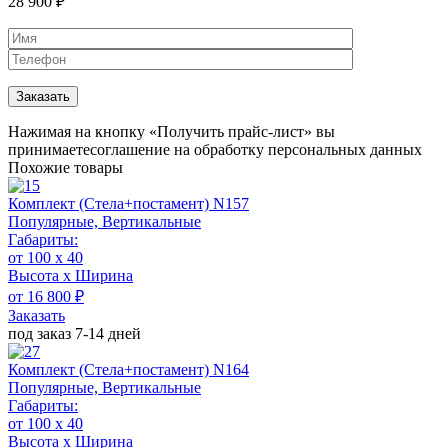
28 900
₽
Нажимая на кнопку «Получить прайс-лист» вы
принимаете
соглашение на обработку персональных данных
Похожие товары
Комплект (Стела+постамент) N157
Популярные, Вертикальные
Габариты:
от 100 х 40
Высота х Ширина
от 16 800 ₽
Заказать
под заказ 7-14 дней
Комплект (Стела+постамент) N164
Популярные, Вертикальные
Габариты:
от 100 х 40
Высота х Ширина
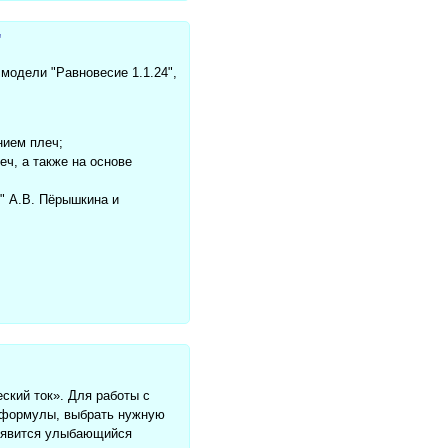
"
модели "Равновесие 1.1.24",
нием плеч;
ч, а также на основе
7" А.В. Пёрышкина и
ский ток». Для работы с
е формулы, выбрать нужную
появится улыбающийся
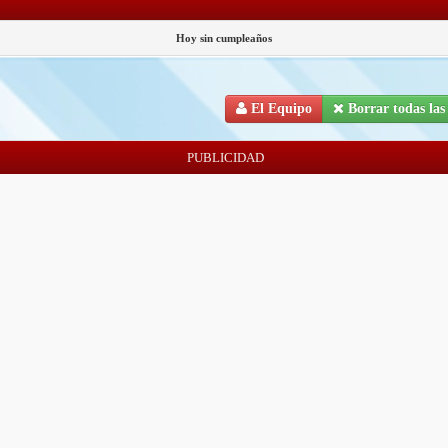
Hoy sin cumpleaños
El Equipo
Borrar todas las 
PUBLICIDAD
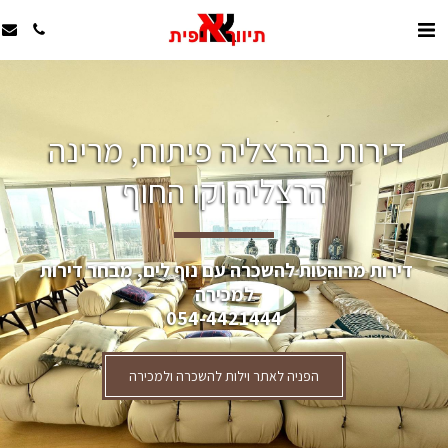
דירות בהרצליה פיתוח, מרינה 
הרצליה וקו החוף
דירות מרוהטות להשכרה עם נוף לים, מבחר דירות 
למכירה
054-4421444
הפניה לאתר וילות להשכרה ולמכירה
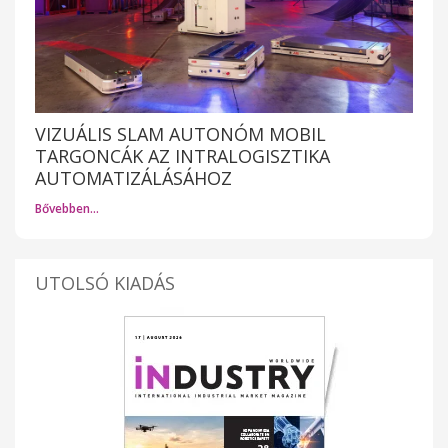
VIZUÁLIS SLAM AUTONÓM MOBIL
TARGONCÁK AZ INTRALOGISZTIKA
AUTOMATIZÁLÁSÁHOZ
Bővebben…
UTOLSÓ KIADÁS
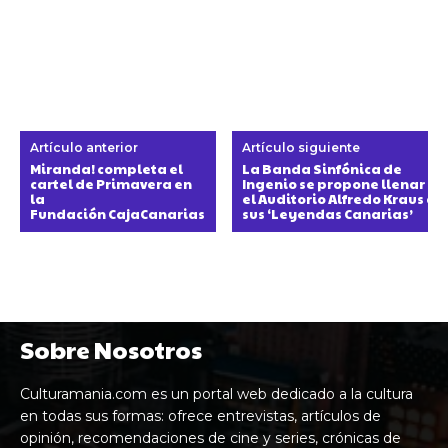
Artículo anterior
Artículo siguiente
Miranda! completa el
La Banda Sinfónica de
cartel de Primavera en
Ingenio se propone llenar
la
el Auditorio Alfredo Kraus co
Fundación CajaCanarias
sus ‘Leyendas Canarias’
Sobre Nosotros
Culturamania.com es un portal web dedicado a la cultura
en todas sus formas: ofrece entrevistas, artículos de
opinión, recomendaciones de cine y series, crónicas de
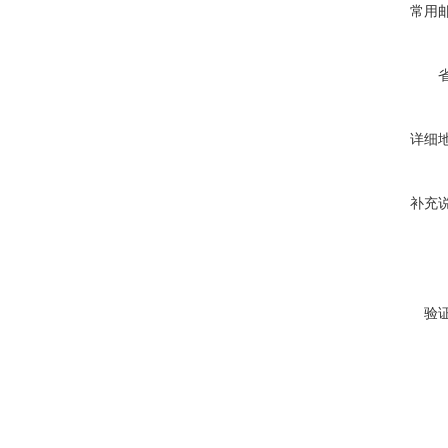
常用
详细
补充
验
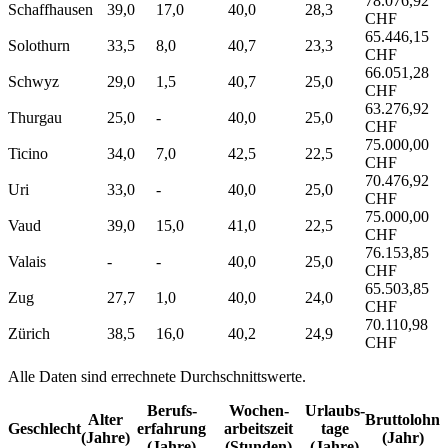
78.076,92
Schaffhausen
39,0
17,0
40,0
28,3
CHF
65.446,15
Solothurn
33,5
8,0
40,7
23,3
CHF
66.051,28
Schwyz
29,0
1,5
40,7
25,0
CHF
63.276,92
Thurgau
25,0
-
40,0
25,0
CHF
75.000,00
Ticino
34,0
7,0
42,5
22,5
CHF
70.476,92
Uri
33,0
-
40,0
25,0
CHF
75.000,00
Vaud
39,0
15,0
41,0
22,5
CHF
76.153,85
Valais
-
-
40,0
25,0
CHF
65.503,85
Zug
27,7
1,0
40,0
24,0
CHF
70.110,98
Zürich
38,5
16,0
40,2
24,9
CHF
Alle Daten sind errechnete Durchschnittswerte.
Berufs­
Wochen­
Urlaubs­
Alter
Bruttolohn
Geschlecht
erfahrung
arbeitszeit
tage
(Jahre)
(Jahr)
(Jahre)
(Stunden)
(Jahre)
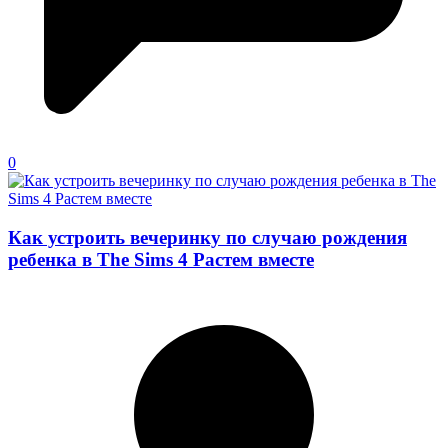
0
Как устроить вечеринку по случаю рождения
ребенка в The Sims 4 Растем вместе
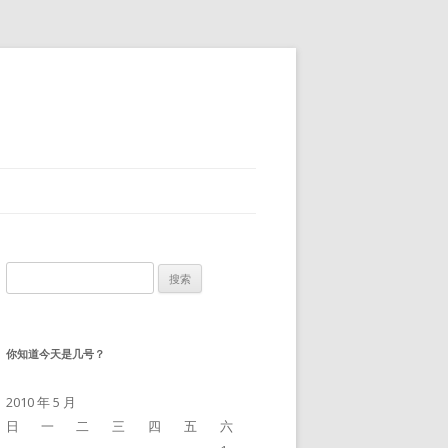
搜
索：
你知道今天是几号？
2010 年 5 月
日
一
二
三
四
五
六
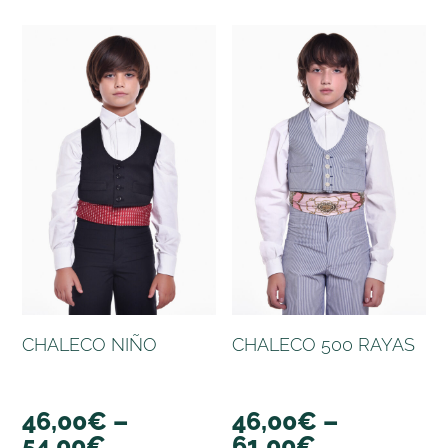
CHALECO NIÑO
CHALECO 500 RAYAS
46,00
€
–
46,00
€
–
54,00
€
61,00
€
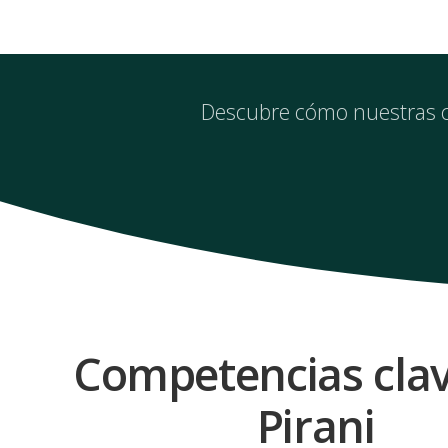
Descubre cómo nuestras co
Competencias clav
Pirani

========

_DIRECTIONS FOR THIS TASK_. In the listing above, show every line with the word "todas".

_RESPONSE BOX_.
Borrar todas las 
en todas sus formas: ofrece entrevistas, artículos de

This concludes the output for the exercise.